Photo: Rudranath Fraser Minister of Justice, Hon. Delroy Chuck, addresses the House of Representatives today (April 3).

Story Highlights

  • Minister of Justice, Hon. Delroy Chuck, says the Government is now in a position to undertake a clinical examination of issues plaguing the Courts.
  • He noted that the reports will allow for the Administration to understand where intervention is required, and the level of intervention that is needed.
  • “The Government of Jamaica, and in particular the Ministry, renews the commitment to provide the necessary resources to the court system. While this is being done, however, all stakeholders in the justice sector can commit to maximising the existing resources and to work together to achieve the objective of the timely delivery of justice for all,” he said.

Minister of Justice, Hon. Delroy Chuck, says the Government is now in a position to undertake a clinical examination of issues plaguing the Courts.

Mr. Chuck made the comment after tabling the 2017 annual statistical reports for the Supreme Court and the Parish Courts in the House of Representatives on Tuesday, April 3.

He noted that the reports will allow for the Administration to understand where intervention is required, and the level of intervention that is needed.

“The Government of Jamaica, and in particular the Ministry, renews the commitment to provide the necessary resources to the court system. While this is being done, however, all stakeholders in the justice sector can commit to maximising the existing resources and to work together to achieve the objective of the timely delivery of justice for all,” he said.

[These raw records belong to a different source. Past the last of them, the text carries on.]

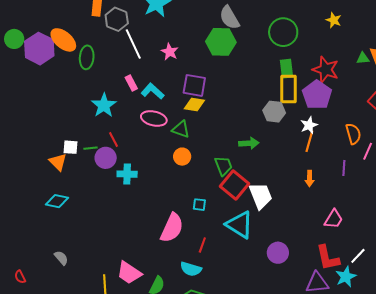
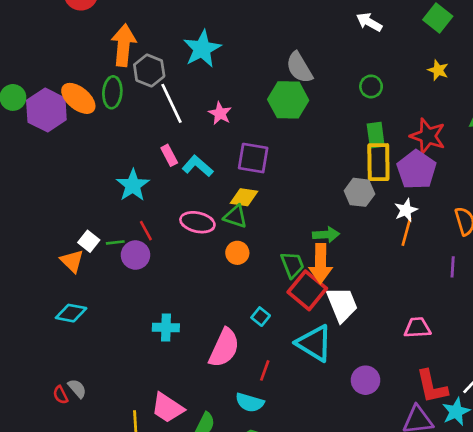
green circle: (283, 32) -> (371, 86), size x0.6
green ellipse: (87, 57) -> (112, 92), moved
yellow diamond: (194, 105) -> (244, 197), moved
pink ellipse: (154, 118) -> (197, 222), moved
white square: (70, 147) -> (89, 241), turned 35
cyan cross: (127, 174) -> (166, 328), moved
orange arrow: (310, 179) -> (321, 263), moved, size x1.8
cyan square: (199, 205) -> (261, 317), turned 32
pink trapezoid: (334, 219) -> (417, 328), moved, turned -125
red semicircle: (20, 277) -> (60, 395), moved

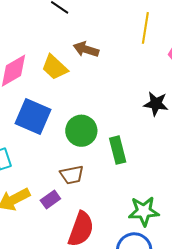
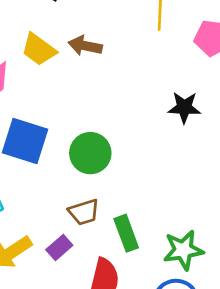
yellow trapezoid: (55, 67) -> (39, 49), moved
green rectangle: (118, 150) -> (126, 233), moved

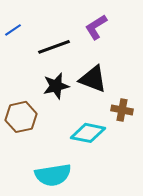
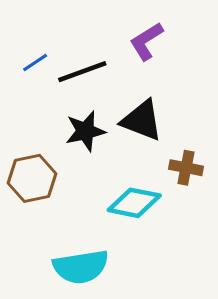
blue line: (13, 30) -> (35, 63), moved

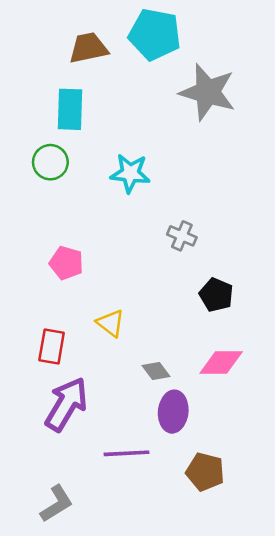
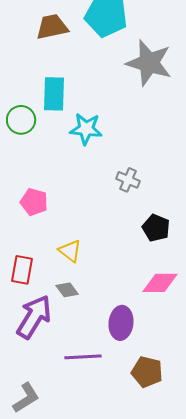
cyan rectangle: (70, 109) -> (54, 94), moved
gray diamond: (156, 371) -> (67, 290), moved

The reports tabled provide information on the number of cases in the courts, the disposal rates, distribution of cases among the courts, disaggregation of the types of matters in the courts, rates for trial readiness and completion, performance rates, case load, and the length of time it takes for matters to be completed in the various courts.

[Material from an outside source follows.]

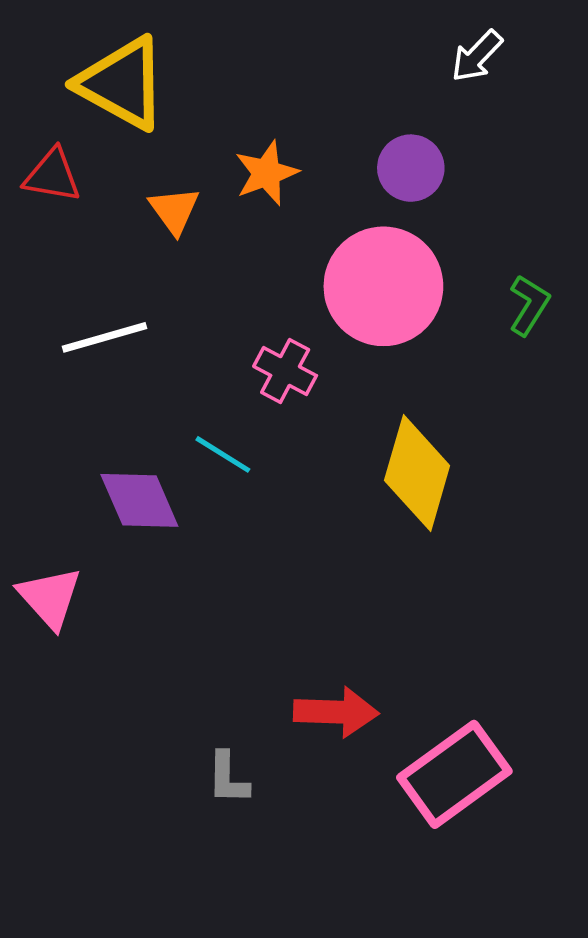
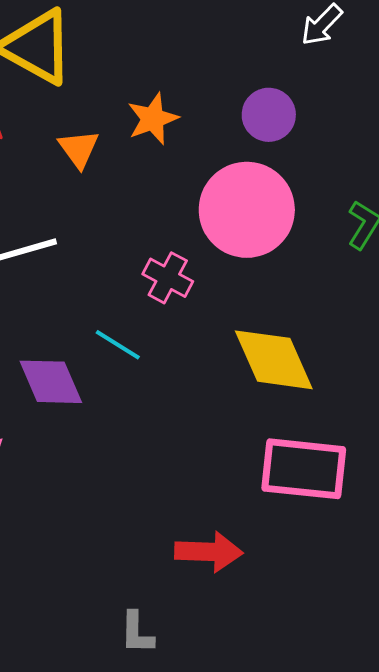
yellow diamond: (417, 473) -> (274, 360), turned -40
pink rectangle: (454, 774) -> (304, 469), moved, turned 42
gray L-shape: (228, 778) -> (137, 633), moved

For his part, Opposition Spokesperson on Finance, Mark Golding, welcomed the tabling of the reports, noting that the Chief Justice, Bryan Sykes, will find it useful in his efforts to bring higher levels of efficiency to the justice system.

According to the report, among the impeding factors causing the inordinate delays within the courts are the high incidence of adjournments, uncertainty as it relates to trial and hearing dates and requisitions.

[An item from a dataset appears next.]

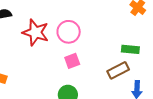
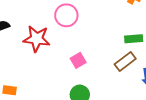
pink circle: (69, 32) -> (66, 15), moved

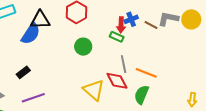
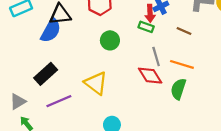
brown line: (151, 25) -> (184, 31), moved
black rectangle: (23, 72) -> (46, 74), size x1.5
yellow triangle: (94, 90) -> (96, 83), moved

In addition, the report generated reveals that in 2017, 12,604 new Supreme Court matters were started across the six divisions (High Court Civil, Probate, Matrimonial, Commercial, Home Circuit and Gun Court).

Mr. Chuck also pointed out that the major finding of the study was that, on average, the disposal or clearance rate of cases is 49.70 per cent, adding that “this rate ranges from 24.18 per cent in the High Court to 97.86 per cent in the Gun Court”.

The annual reports have been published for 2017 on the Supreme Court website at www.supremecourt.gov.jm.